Work task:
Count how many lines of the material hold "СПАСИБО". Respond with that number alone.

START Record set

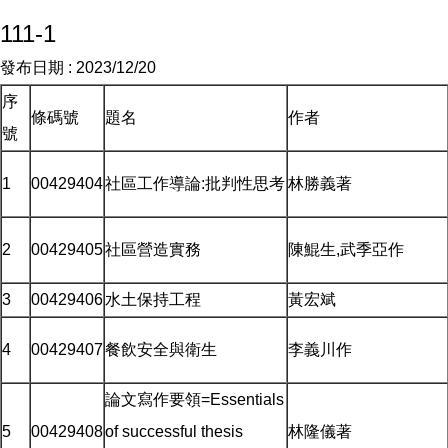
111-1
發布日期 :
2023/12/20
序
條碼號
題名
作者
號
1
00429404
社區工作導論:批判性思考
林勝義著
2
00429405
社區營造實務
陳鯤生,武季亞作
3
00429406
水土保持工程
黃宏斌
4
00429407
餐飲安全與衛生
李義川作
論文寫作要領=Essentials
5
00429408
of successful thesis
林隆儀著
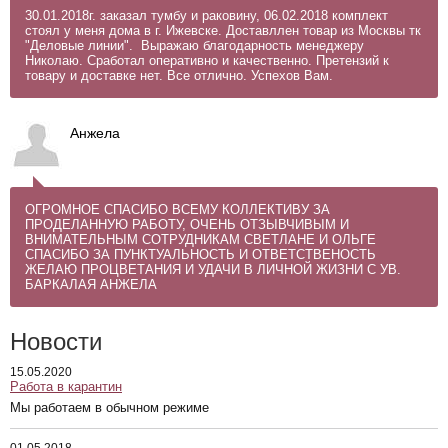
30.01.2018г. заказал тумбу и раковину, 06.02.2018 комплект
стоял у меня дома в г. Ижевске. Доставллен товар из Москвы тк
"Деловые линии". Выражаю благодарность менеджеру
Николаю. Сработал оперативно и качественно. Претензий к
товару и доставке нет. Все отлично. Успехов Вам.
Анжела
ОГРОМНОЕ СПАСИБО ВСЕМУ КОЛЛЕКТИВУ ЗА
ПРОДЕЛАННУЮ РАБОТУ, ОЧЕНЬ ОТЗЫВЧИВЫМ И
ВНИМАТЕЛЬНЫМ СОТРУДНИКАМ СВЕТЛАНЕ И ОЛЬГЕ
СПАСИБО ЗА ПУНКТУАЛЬНОСТЬ И ОТВЕТСТВЕНОСТЬ
ЖЕЛАЮ ПРОЦВЕТАНИЯ И УДАЧИ В ЛИЧНОЙ ЖИЗНИ С УВ.
БАРКАЛАЯ АНЖЕЛА
Новости
15.05.2020
Работа в карантин
Мы работаем в обычном режиме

END Record set

Answer to this task:
2